■ ACTIVITY:
If a record holds a picture, skip the picture but print everything else exactly.

■ RECORDS FOR THIS EXERCISE:
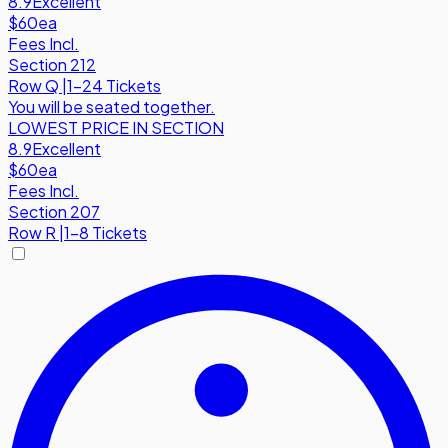
8.9
Excellent
$60
ea
Fees Incl.
Section 212
Row
Q
|
1-24 Tickets
You will be seated together.
LOWEST PRICE IN SECTION
8.9
Excellent
$60
ea
Fees Incl.
Section 207
Row
R
|
1-8 Tickets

■ TASK RESPONSE:
8.9
Excellent
$60
ea
Fees Incl.
Section 212
Row
Q
|
1-24 Tickets
You will be seated together.
LOWEST PRICE IN SECTION
8.9
Excellent
$60
ea
Fees Incl.
Section 207
Row
R
|
1-8 Tickets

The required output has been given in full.